South Korea announced plans to open its currency market for 24-hour trading starting in July 2026, marking a major step toward internationalizing the won and seeking an upgrade to developed-market status from Morgan Stanley Capital International (MSCI). The move is part of a broader effort by the South Korean government to enhance financial market accessibility and attract global investment.


Roadmap for FX Market Internationalization

Vice Finance Minister Lee Hyoung-il said the government will release a roadmap in the first half of 2026 to improve the won’s accessibility and boost demand through measures such as offshore won financing.

Key initiatives include:

  • Extending trading hours to 24/7 FX trading.
  • Loosening reporting requirements for market participants.
  • Simplifying the registration process for both domestic and foreign traders.
  • Enhancing cross-border payment settlements and overseas financing.

Currently, the dollar-won market operates for just six-and-a-half hours daily, and direct dollar transactions are restricted to two domestic interbank networks. Expanding trading hours and easing regulations aim to increase liquidity and align South Korea’s FX market with global standards.


MSCI Developed-Market Upgrade

South Korea’s restricted currency-trading regime has historically prevented MSCI from upgrading it from an emerging market to a developed market. MSCI cites the limited accessibility of the won as a key impediment.

President Lee Jae Myung has prioritized the upgrade as part of his economic policy agenda, following reforms and tax measures introduced since taking office in June 2025. These market reforms underpin the KOSPI stock index rally, which surged 76% in 2025, marking its strongest performance since 1999.


Stock Market and Currency Performance

  • The won reached its weakest levels since 2009 during 2025 but rebounded sharply in December, gaining 2.3% after market-stabilizing measures were implemented.
  • Efforts to improve short-selling regulations, increase corporate disclosure in English, and simplify securities transactions were included in the FX and stock market upgrade roadmap.

These initiatives aim to boost investor confidence, particularly from foreign institutions, and align South Korea’s capital markets with international standards.
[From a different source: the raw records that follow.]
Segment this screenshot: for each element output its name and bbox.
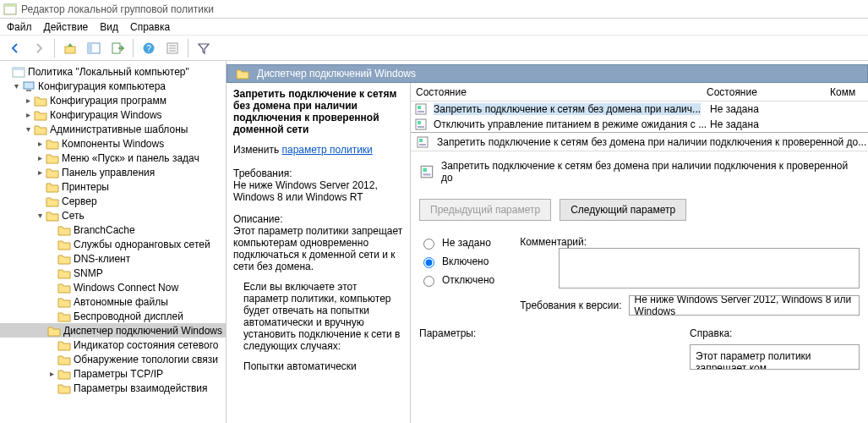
description-text-2: Если вы включаете этот параметр политики… xyxy=(233,281,403,352)
forward-button[interactable] xyxy=(29,38,49,58)
list-item-state: Не задана xyxy=(710,103,833,115)
svg-rect-15 xyxy=(26,90,31,91)
category-title: Диспетчер подключений Windows xyxy=(257,68,416,80)
col-header-comment[interactable]: Комм xyxy=(830,86,868,98)
requirements-label: Требования: xyxy=(233,168,403,179)
folder-icon xyxy=(57,238,71,251)
folder-icon xyxy=(57,223,71,237)
col-header-state[interactable]: Состояние xyxy=(707,86,830,98)
folder-icon xyxy=(57,310,71,323)
tree-node[interactable]: Службы одноранговых сетей xyxy=(74,239,210,250)
edit-policy-link[interactable]: параметр политики xyxy=(281,144,372,156)
computer-icon xyxy=(22,80,35,93)
svg-rect-4 xyxy=(88,43,92,53)
folder-icon xyxy=(34,123,47,136)
col-header-setting[interactable]: Состояние xyxy=(411,86,707,98)
chevron-down-icon[interactable]: ▾ xyxy=(22,124,34,134)
settings-list-header[interactable]: Состояние Состояние Комм xyxy=(411,83,868,102)
tree-node[interactable]: Windows Connect Now xyxy=(74,282,178,294)
tree-node[interactable]: SNMP xyxy=(74,267,103,279)
tree-node[interactable]: Конфигурация Windows xyxy=(50,109,162,121)
window-title: Редактор локальной групповой политики xyxy=(21,3,214,15)
tree-node[interactable]: Меню «Пуск» и панель задач xyxy=(62,152,199,164)
tree-node[interactable]: Автономные файлы xyxy=(74,296,168,308)
help-text: Этот параметр политики запрещает ком xyxy=(690,344,860,370)
chevron-right-icon[interactable]: ▸ xyxy=(22,96,34,105)
toolbar-separator xyxy=(54,39,55,58)
policy-tree[interactable]: Политика "Локальный компьютер" ▾ Конфигу… xyxy=(0,64,226,395)
list-item-state: Не задана xyxy=(710,118,833,130)
tree-root[interactable]: Политика "Локальный компьютер" xyxy=(28,66,189,78)
svg-rect-30 xyxy=(423,173,430,175)
folder-icon xyxy=(57,353,71,366)
up-button[interactable] xyxy=(60,38,80,58)
tree-node[interactable]: Конфигурация компьютера xyxy=(38,80,166,92)
export-button[interactable] xyxy=(107,38,128,58)
tree-node[interactable]: Административные шаблоны xyxy=(50,124,188,135)
tree-node[interactable]: Сеть xyxy=(62,210,85,222)
toolbar: ? xyxy=(0,36,868,61)
next-setting-button[interactable]: Следующий параметр xyxy=(560,199,686,221)
folder-icon xyxy=(46,180,59,194)
show-hide-tree-button[interactable] xyxy=(84,38,104,58)
prev-setting-button: Предыдущий параметр xyxy=(419,199,551,221)
setting-icon xyxy=(416,135,429,149)
setting-title: Запретить подключение к сетям без домена… xyxy=(233,88,403,135)
tree-node[interactable]: Параметры TCP/IP xyxy=(74,368,163,380)
folder-icon xyxy=(47,324,61,338)
chevron-right-icon[interactable]: ▸ xyxy=(22,110,34,119)
app-icon xyxy=(3,3,17,16)
tree-node[interactable]: Индикатор состояния сетевого xyxy=(74,339,218,351)
tree-node[interactable]: Сервер xyxy=(62,195,97,207)
tree-node[interactable]: DNS-клиент xyxy=(74,253,130,265)
properties-button[interactable] xyxy=(162,38,183,58)
folder-icon xyxy=(34,108,47,122)
version-req-value: Не ниже Windows Server 2012, Windows 8 и… xyxy=(629,295,860,316)
tree-node-selected[interactable]: Диспетчер подключений Windows xyxy=(63,325,222,337)
folder-icon xyxy=(236,67,249,80)
svg-rect-17 xyxy=(418,106,421,109)
chevron-right-icon[interactable]: ▸ xyxy=(34,139,46,148)
description-text-3: Попытки автоматически xyxy=(233,360,403,372)
chevron-down-icon[interactable]: ▾ xyxy=(10,81,22,91)
tree-node[interactable]: Компоненты Windows xyxy=(62,138,164,150)
help-button[interactable]: ? xyxy=(139,38,159,58)
chevron-right-icon[interactable]: ▸ xyxy=(34,168,46,177)
tree-node[interactable]: BranchCache xyxy=(74,224,135,236)
policy-setting-dialog: Запретить подключение к сетям без домена… xyxy=(411,132,868,423)
tree-node[interactable]: Принтеры xyxy=(62,181,109,193)
radio-enabled[interactable]: Включено xyxy=(419,255,494,268)
comment-label: Комментарий: xyxy=(520,236,860,248)
list-item-name: Запретить подключение к сетям без домена… xyxy=(434,103,701,115)
back-button[interactable] xyxy=(5,38,25,58)
folder-icon xyxy=(57,382,71,395)
list-item[interactable]: Отключить управление питанием в режиме о… xyxy=(411,117,868,132)
folder-icon xyxy=(57,266,71,280)
chevron-right-icon[interactable]: ▸ xyxy=(46,369,57,378)
menu-file[interactable]: Файл xyxy=(7,21,32,33)
menu-action[interactable]: Действие xyxy=(44,21,89,33)
folder-icon xyxy=(46,137,59,151)
radio-disabled[interactable]: Отключено xyxy=(419,273,494,287)
list-item[interactable]: Запретить подключение к сетям без домена… xyxy=(411,102,868,117)
menu-help[interactable]: Справка xyxy=(130,21,170,33)
setting-icon xyxy=(414,102,428,116)
svg-rect-18 xyxy=(418,111,424,113)
tree-node[interactable]: Параметры взаимодействия xyxy=(74,382,208,394)
tree-node[interactable]: Конфигурация программ xyxy=(50,95,167,107)
svg-rect-1 xyxy=(4,4,16,7)
filter-button[interactable] xyxy=(194,38,214,58)
chevron-right-icon[interactable]: ▸ xyxy=(34,153,46,162)
tree-node[interactable]: Обнаружение топологии связи xyxy=(74,354,218,365)
category-header: Диспетчер подключений Windows xyxy=(227,64,868,83)
description-label: Описание: xyxy=(233,213,403,225)
tree-node[interactable]: Панель управления xyxy=(62,167,155,179)
radio-notset[interactable]: Не задано xyxy=(419,236,494,250)
tree-node[interactable]: Беспроводной дисплей xyxy=(74,310,183,322)
menu-view[interactable]: Вид xyxy=(100,21,118,33)
svg-rect-2 xyxy=(65,47,75,53)
comment-textarea[interactable] xyxy=(559,248,860,288)
chevron-down-icon[interactable]: ▾ xyxy=(34,211,46,220)
svg-rect-27 xyxy=(419,144,426,146)
requirements-text: Не ниже Windows Server 2012, Windows 8 и… xyxy=(233,179,403,203)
Economic Growth and Sector Support

The Ministry of Economy and Finance forecasts stronger growth in 2026, projecting:

  • GDP growth: 2.0% (up from 1.8% in August), following 1.0% in 2025.
  • Inflation: 2.1%, same as 2025.
  • Exports growth: 4.2%, led by semiconductor demand for AI investment, despite U.S. trade tariffs.

The ministry plans targeted support for key industries:

  • Semiconductors: Five-year plan with financial, tax, and regulatory support.
  • Defense, biopharmaceutical, petrochemical, and steel: Ongoing policy support.
  • Shipbuilding and nuclear energy: Boosted via the $350 billion U.S. trade deal investment package.
  • Domestic manufacturing: Tax incentives to counter weakening due to overseas investments.
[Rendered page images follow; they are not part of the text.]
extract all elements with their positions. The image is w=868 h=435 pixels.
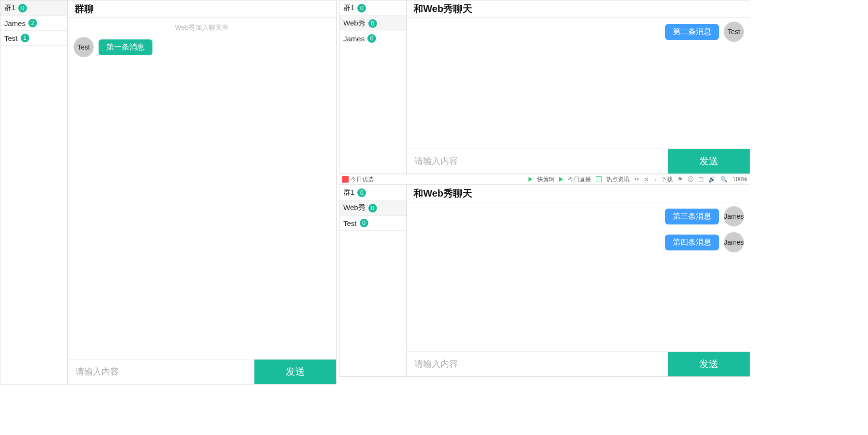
sidebar-item-label: Web秀 (343, 19, 365, 28)
zoom-icon[interactable]: 🔍 (720, 176, 728, 183)
sidebar-item-group1[interactable]: 群1 0 (0, 0, 67, 16)
send-button[interactable]: 发送 (668, 149, 750, 174)
message-row: 第四条消息 James (413, 232, 744, 252)
chat-body: Web秀加入聊天室 Test 第一条消息 (68, 18, 336, 359)
badge: 0 (368, 19, 377, 28)
sidebar-item-label: James (4, 19, 25, 27)
chat-body: 第二条消息 Test (407, 18, 750, 149)
input-row: 发送 (68, 359, 336, 384)
chat-panel: 和Web秀聊天 第二条消息 Test 发送 (407, 0, 750, 174)
sidebar-item-group1[interactable]: 群1 0 (340, 0, 406, 16)
badge: 0 (360, 219, 368, 227)
chat-title: 群聊 (68, 0, 336, 18)
message-bubble: 第四条消息 (665, 235, 719, 250)
ie-icon[interactable]: ⓔ (688, 175, 693, 184)
sidebar-item-label: 群1 (343, 188, 354, 197)
message-bubble: 第三条消息 (665, 209, 719, 224)
chat-panel: 和Web秀聊天 第三条消息 James 第四条消息 James 发送 (407, 185, 750, 376)
badge: 2 (28, 19, 37, 27)
browser-status-bar: 今日优选 快剪辑 今日直播 热点资讯 ✂ ⤭ ↓ 下载 ⚑ ⓔ ◫ 🔊 🔍 10… (339, 174, 750, 185)
download-arrow-icon[interactable]: ↓ (654, 176, 656, 183)
badge: 0 (357, 188, 366, 197)
badge: 0 (368, 204, 377, 212)
system-message: Web秀加入聊天室 (74, 24, 330, 32)
sidebar-item-label: Test (4, 34, 18, 42)
chat-panel: 群聊 Web秀加入聊天室 Test 第一条消息 发送 (68, 0, 336, 384)
sidebar: 群1 0 James 2 Test 1 (0, 0, 68, 384)
message-row: 第二条消息 Test (413, 22, 744, 42)
message-input[interactable] (68, 360, 254, 384)
sidebar-item-test[interactable]: Test 1 (0, 31, 67, 46)
chat-title: 和Web秀聊天 (407, 0, 750, 18)
shuffle-icon[interactable]: ⤭ (644, 176, 649, 183)
avatar: James (724, 232, 744, 252)
sound-icon[interactable]: 🔊 (708, 176, 716, 183)
message-input[interactable] (407, 149, 668, 174)
avatar: James (724, 206, 744, 226)
badge: 0 (18, 4, 27, 12)
zoom-level[interactable]: 100% (732, 176, 747, 183)
sidebar: 群1 0 Web秀 0 Test 0 (340, 185, 407, 376)
sidebar-item-webxiu[interactable]: Web秀 0 (340, 200, 406, 216)
message-input[interactable] (407, 352, 668, 376)
status-item[interactable]: 快剪辑 (537, 175, 554, 184)
status-download[interactable]: 下载 (661, 175, 673, 184)
input-row: 发送 (407, 351, 750, 376)
chat-title: 和Web秀聊天 (407, 185, 750, 202)
sidebar-item-label: Web秀 (343, 203, 365, 212)
badge: 0 (357, 4, 366, 12)
scissors-icon[interactable]: ✂ (634, 176, 639, 183)
flag-icon[interactable]: ⚑ (678, 176, 683, 183)
message-bubble: 第二条消息 (665, 24, 719, 40)
avatar: Test (724, 22, 744, 42)
badge: 0 (367, 34, 376, 43)
sidebar-item-label: Test (343, 219, 357, 227)
sidebar-item-james[interactable]: James 0 (340, 31, 406, 46)
status-left[interactable]: 今日优选 (351, 175, 374, 184)
message-row: Test 第一条消息 (74, 37, 330, 57)
sidebar-item-label: 群1 (4, 3, 15, 12)
play-icon (528, 177, 532, 182)
sidebar-item-webxiu[interactable]: Web秀 0 (340, 16, 406, 31)
input-row: 发送 (407, 149, 750, 174)
play-icon (559, 177, 563, 182)
sidebar-item-label: 群1 (343, 3, 354, 12)
status-item[interactable]: 今日直播 (568, 175, 591, 184)
sidebar-item-james[interactable]: James 2 (0, 16, 67, 31)
badge: 1 (21, 34, 29, 42)
sidebar-item-label: James (343, 35, 365, 43)
message-row: 第三条消息 James (413, 206, 744, 226)
gift-icon (342, 176, 349, 183)
message-bubble: 第一条消息 (99, 39, 152, 55)
chat-body: 第三条消息 James 第四条消息 James (407, 202, 750, 351)
avatar: Test (74, 37, 94, 57)
doc-icon (596, 176, 602, 182)
sidebar-item-test[interactable]: Test 0 (340, 216, 406, 231)
sidebar-item-group1[interactable]: 群1 0 (340, 185, 406, 200)
status-item[interactable]: 热点资讯 (606, 175, 629, 184)
window-icon[interactable]: ◫ (698, 176, 704, 183)
send-button[interactable]: 发送 (668, 352, 750, 376)
sidebar: 群1 0 Web秀 0 James 0 (340, 0, 407, 174)
send-button[interactable]: 发送 (254, 360, 336, 384)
The government also aims to position South Korea among the world’s top three AI powers, enhancing long-term economic growth potential.


Key Takeaways

  • South Korea to allow 24-hour FX trading starting July 2026.
  • Reforms aim to internationalize the won and attract global investors.
  • MSCI upgrade to developed-market status is a major policy goal.
  • KOSPI surged 76% in 2025, supported by market reforms.
  • Government pledges continued support for semiconductors, AI, defense, and manufacturing.